Entrepreneur Elon Musk, who has long dreamed of creating a human colony on Mars, is planning to build a new rocket ship code named “BFR” capable of traveling anywhere on Earth in under an hour.

If the concept becomes reality, Musk said a journey from New York to Shanghai can be done in about 30 minutes. The surprise announcement means that his Space Exploration Technologies Corp., which has already disrupted the aerospace industry with reusable launches, plans to ferry humans not just to distant planets but across this one as well, setting up a potentially competitive challenge to the commercial airline industry.

“If we are going to places like Mars, why not Earth?” Musk said Friday at the 68th International Astronautical Congress in Adelaide, Australia. Toward the end of Musk’s highly technical presentation, animation played on a big screen behind him, showing scores of people getting on a high-speed ferry in New York, then boarding the BFR on a platform in the water. The spaceship then travels to Shanghai in roughly half an hour.

"Fly to most places on Earth in under 30 mins and anywhere in under 60," Musk wrote in an Instagram post after he’d left the stage without taking questions. "Cost per seat should be about the same as full fare economy in an aircraft. Forgot to mention that."

With many commercial satellite operators as customers, the revenue from those contracts will help fund the development of the BFR, which would be capable of carrying satellites to orbit, crew and cargo to the International Space Station, and complete missions to the Moon and Mars, said Musk.

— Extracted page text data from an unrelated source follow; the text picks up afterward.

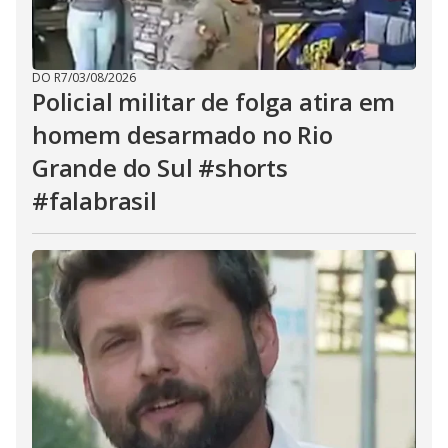
DO R7
/
03/08/2026
Policial militar de folga atira em
homem desarmado no Rio
Grande do Sul #shorts
#falabrasil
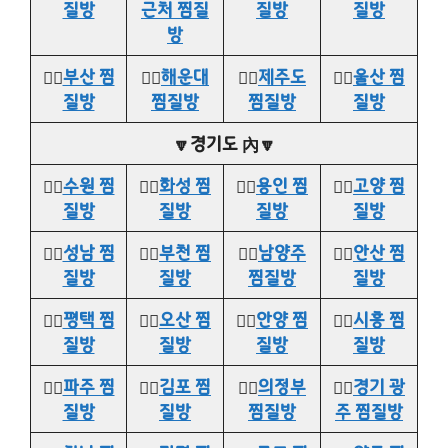
질방
근처 찜질
질방
질방
방
👉🏻
부산 찜
👉🏻
해운대
👉🏻
제주도
👉🏻
울산 찜
질방
찜질방
찜질방
질방
🔽경기도 內🔽
👉🏻
수원 찜
👉🏻
화성 찜
👉🏻
용인 찜
👉🏻
고양 찜
질방
질방
질방
질방
👉🏻
성남 찜
👉🏻
부천 찜
👉🏻
남양주
👉🏻
안산 찜
질방
질방
찜질방
질방
👉🏻
평택 찜
👉🏻
오산 찜
👉🏻
안양 찜
👉🏻
시흥 찜
질방
질방
질방
질방
👉🏻
파주 찜
👉🏻
김포 찜
👉🏻
의정부
👉🏻
경기 광
질방
질방
찜질방
주 찜질방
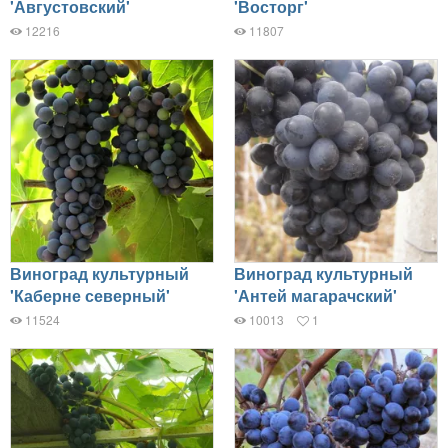
'Августовский'
'Восторг'
12216
11807
Виноград культурный
Виноград культурный
'Каберне северный'
'Антей магарачский'
11524
10013
1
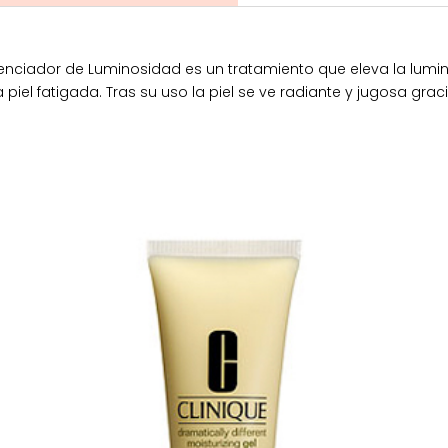
enciador de Luminosidad es un tratamiento que eleva la lumi
 piel fatigada. Tras su uso la piel se ve radiante y jugosa gra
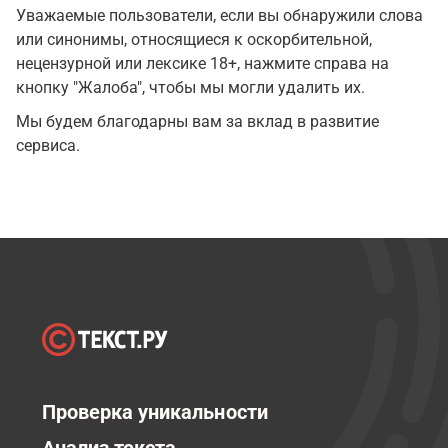
Уважаемые пользователи, если вы обнаружили слова
или синонимы, относящиеся к оскорбительной,
нецензурной или лексике 18+, нажмите справа на
кнопку "Жалоба", чтобы мы могли удалить их.
Мы будем благодарны вам за вклад в развитие
сервиса.
Проверка уникальности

He said the BFR would contain 40 cabins capable of ferrying roughly 100 people at a time.

Red Dragon

Musk, 46, has a net worth of roughly $21 billion and has said in the past he’d use his own personal assets to help fund his vision. He first detailed his Mars plans in a talk at the IAC in Guadalajara, Mexico, a year ago and later published a paper about it, generating enormous excitement but raising concerns it included few details on financing. Musk promised his Twitter followers this summer that his updated Mars plan would address the lack of payment details -- which he called “the most fundamental flaw” in his first take.

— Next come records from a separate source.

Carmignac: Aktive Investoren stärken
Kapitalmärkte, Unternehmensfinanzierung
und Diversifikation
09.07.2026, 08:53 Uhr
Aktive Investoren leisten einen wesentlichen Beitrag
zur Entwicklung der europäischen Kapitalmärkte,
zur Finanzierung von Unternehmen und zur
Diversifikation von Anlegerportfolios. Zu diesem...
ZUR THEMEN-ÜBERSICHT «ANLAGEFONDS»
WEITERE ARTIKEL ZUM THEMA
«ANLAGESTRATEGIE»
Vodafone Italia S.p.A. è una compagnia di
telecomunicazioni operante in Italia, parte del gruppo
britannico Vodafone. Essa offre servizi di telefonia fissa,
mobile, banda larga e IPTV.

Previously, Musk  had talked about sending an unmanned "Red Dragon" spacecraft to Mars in 2018. That plan, as well as the spacecraft, has been shelved. The new plan calls for the first BFR to land on Mars in 2022, followed by crewed missions in 2024.

Musk, who’s also CEO of electric-car maker Tesla Inc., founded SpaceX in 2002 with the ultimate goal of enabling people to live on other planets. The closely-held space exploration company currently flies the Falcon 9 rocket for customers that include NASA, commercial satellite operators and the U.S. military. The Hawthorne, California-based company also has plans to launch its own satellite network.